Aku sudah memutuskan untuk pergi dari masa lalu bukan untuk melupakan, bukan karena aku tidak menerima, bukan karena aku lari dari kenyataan, bukan… aku sudah memahami bahwa kejadian-kejadian di masa lalu bukan untuk dilenakan. Aku tak mau terlena dengan masa lalu, tak ingin di hantui oleh masa lalu. Aku mengerti, masa lalu yang menyakitkan seharusnya dijadikan pelajaran agar suatu saat nanti tidak akan ada kejadian menyakitkan yang sama lagi. Aku sudah siap untuk menuju masa depan yang cerah, aku sudah siap mengubah langitku yang semula mendung menjadi cerah kembali.
Di antara kegelapan dan cahaya
22 Mei 2017
“Hai Nay! Lagi apa?”
“Eh Tan, kapan datang?” Aku terkejut melihat Tante Tiara sudah berada di depan pintu kamarku.
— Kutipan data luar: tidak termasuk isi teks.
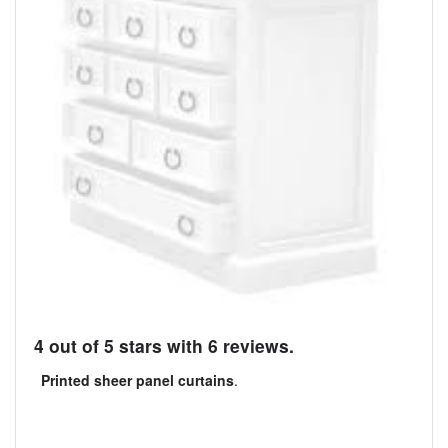
4 out of 5 stars with 6 reviews.
Printed sheer panel curtains
.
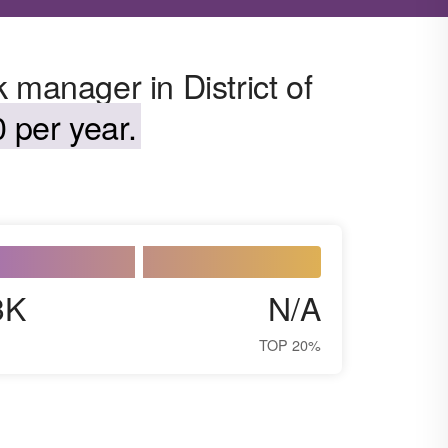
 manager in District of
 per year.
3K
N/A
TOP 20%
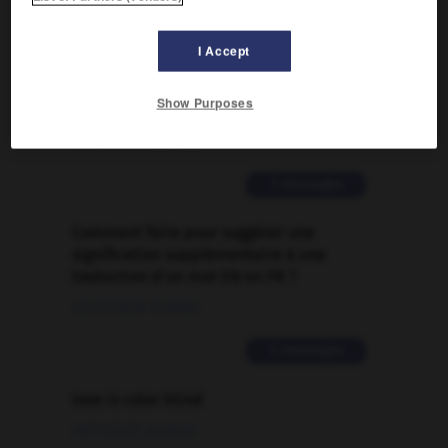

I Accept
FORUM
Show Purposes
Traduction de holdover
09/04/2026 21:43:44
2 messages
Comment faire pour suggérer une
signification supplémentaire à une
traduction d'un mot EN en FR ?
02/03/2026 13:09:50
2 messages
love is color blind
09/11/2025 20:28:04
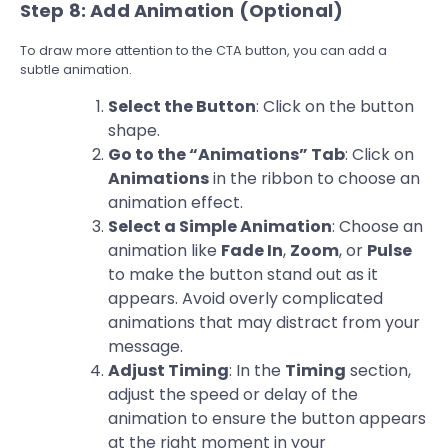
Step 8: Add Animation (Optional)
To draw more attention to the CTA button, you can add a
subtle animation.
Select the Button
: Click on the button
shape.
Go to the “Animations” Tab
: Click on
Animations
in the ribbon to choose an
animation effect.
Select a Simple Animation
: Choose an
animation like
Fade In
,
Zoom
, or
Pulse
to make the button stand out as it
appears. Avoid overly complicated
animations that may distract from your
message.
Adjust Timing
: In the
Timing
section,
adjust the speed or delay of the
animation to ensure the button appears
at the right moment in your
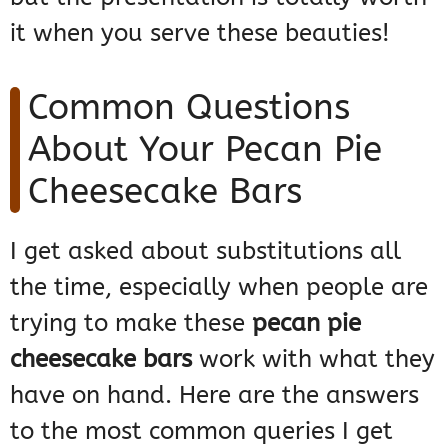
it when you serve these beauties!
Common Questions
About Your Pecan Pie
Cheesecake Bars
I get asked about substitutions all
the time, especially when people are
trying to make these
pecan pie
cheesecake bars
work with what they
have on hand. Here are the answers
to the most common queries I get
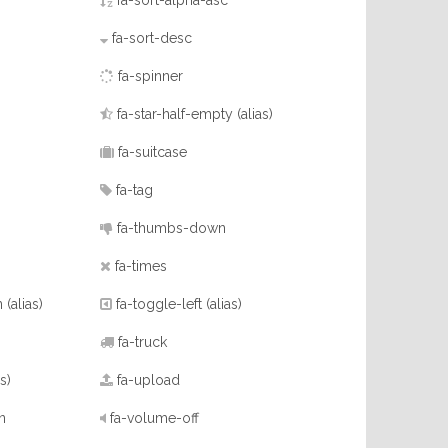
fa-sort-alpha-asc
fa-sort-desc
)
fa-spinner
fa-star-half-empty
(alias)
fa-suitcase
fa-tag
fa-thumbs-down
fa-times
n
(alias)
fa-toggle-left
(alias)
fa-truck
as)
fa-upload
n
fa-volume-off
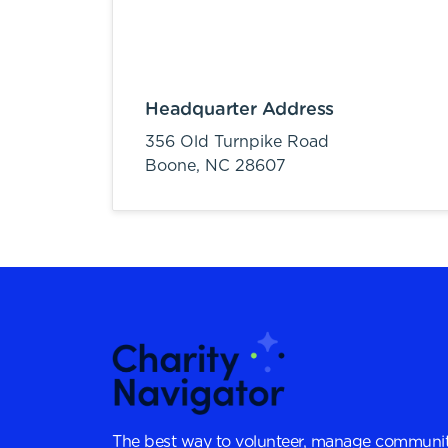
Headquarter Address
356 Old Turnpike Road
Boone,
NC
28607
The best way to volunteer, manage communit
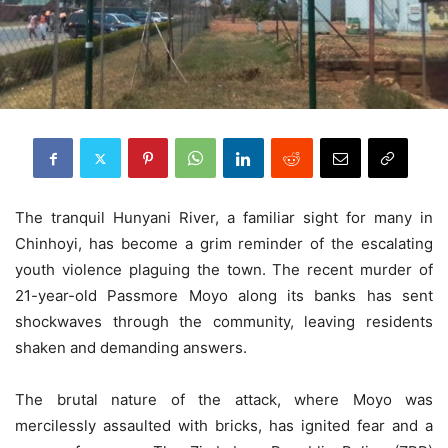
The tranquil Hunyani River, a familiar sight for many in
Chinhoyi, has become a grim reminder of the escalating
youth violence plaguing the town. The recent murder of
21-year-old Passmore Moyo along its banks has sent
shockwaves through the community, leaving residents
shaken and demanding answers.
The brutal nature of the attack, where Moyo was
mercilessly assaulted with bricks, has ignited fear and a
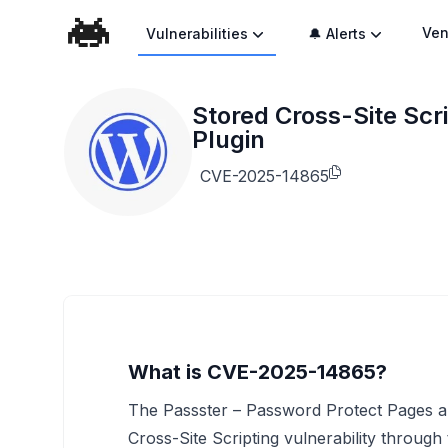
Ven
Vulnerabilities
🔔 Alerts
Stored Cross-Site Scr
Plugin
CVE-2025-14865
What is CVE-2025-14865?
The Passster – Password Protect Pages an
Cross-Site Scripting vulnerability through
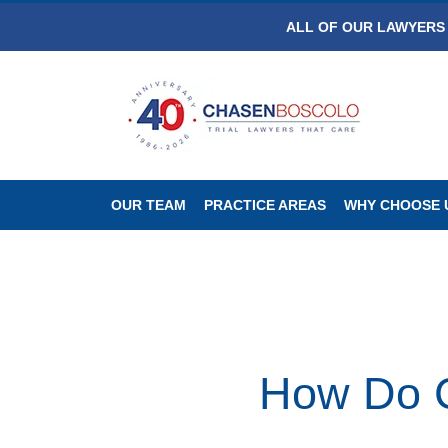
ALL OF OUR LAWYERS 
OUR TEAM
PRACTICE AREAS
WHY CHOOSE 
How Do C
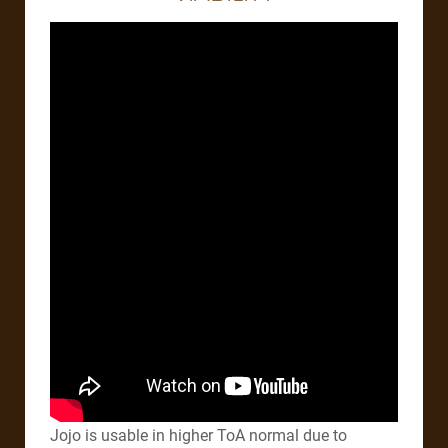
Jojo is usable in higher ToA normal due to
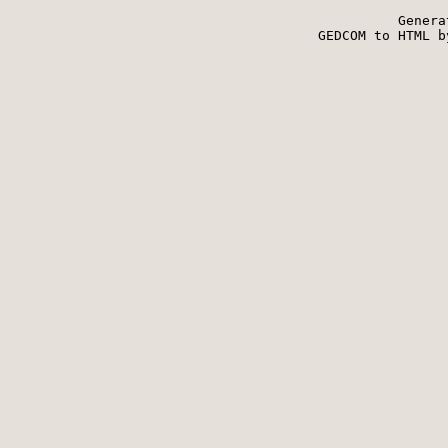
Genera
 GEDCOM to HTML b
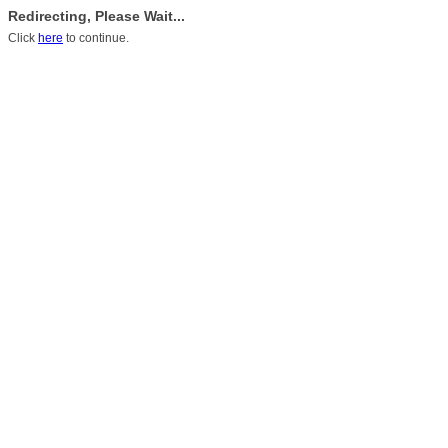
Redirecting, Please Wait...
Click
here
to continue.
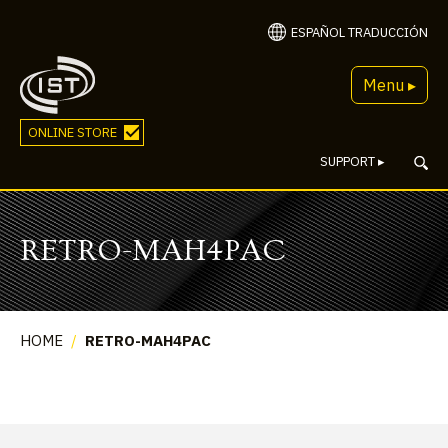
ESPAÑOL TRADUCCIÓN
Menu ▸
ONLINE STORE
SUPPORT
▸
RETRO-MAH4PAC
HOME
/
RETRO-MAH4PAC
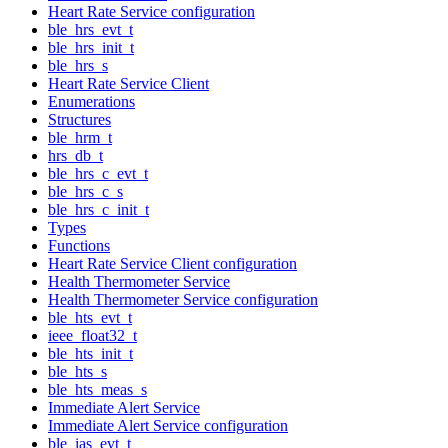
Heart Rate Service configuration
ble_hrs_evt_t
ble_hrs_init_t
ble_hrs_s
Heart Rate Service Client
Enumerations
Structures
ble_hrm_t
hrs_db_t
ble_hrs_c_evt_t
ble_hrs_c_s
ble_hrs_c_init_t
Types
Functions
Heart Rate Service Client configuration
Health Thermometer Service
Health Thermometer Service configuration
ble_hts_evt_t
ieee_float32_t
ble_hts_init_t
ble_hts_s
ble_hts_meas_s
Immediate Alert Service
Immediate Alert Service configuration
ble_ias_evt_t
“Baru sampai tadi, Tante langsung samperin kamu di sini,” ujar Tante Tiara lalu memelukku, keponakan kesayangannya.
Kami memang sangat dekat, aku selalu mencurahkan isi hati dan pikiranku padanya. Aku pun menjadikan Tante Tiara sebagai salah satu idolaku, hatiku selalu merasa tenteram jika melihatnya yang berkerudung panjang itu. Tante Tiara adalah alumni pesantren di salah satu pondok pesantren di sebuah kota kecil. Ilmunya sangat luas, maka tak heran setiap aku bertemu dengannya selalu mendapatkan pencerahan.
“Gimana hasil UN nya?” tanya Tante Tiara sembari duduk di atas ranjang. “Kata Mamamu, keponakan tante yang paling cantik ini, nilai UN-nya tertinggi di sekolah ya?”
“Iya Tan, siapa dulu dong tantenya,” ujarku seraya terkekeh kecil.
“Ah, kamu bisa aja. Terus mau lanjut ke mana?”
“Belum tau Tan, kata Papa SMAN 1.” Jujur, aku tidak tertarik untuk melanjutkan sekolah di sana. Walaupun nilai UN-ku lebih dari cukup, tapi… entahlah ada rasa yang mengganjal di hatiku.
“Tante boleh usul nggak?” Aku menatap Tante penasaran. “Tante tau apa yang memberatkan hatimu. Tante paham karena pernah merasakan apa yang kamu alami, Nay. Saran Tante, lebih baik kamu cari tempat yang cocok untuk menenangkan hatimu." Aku tertunduk diam.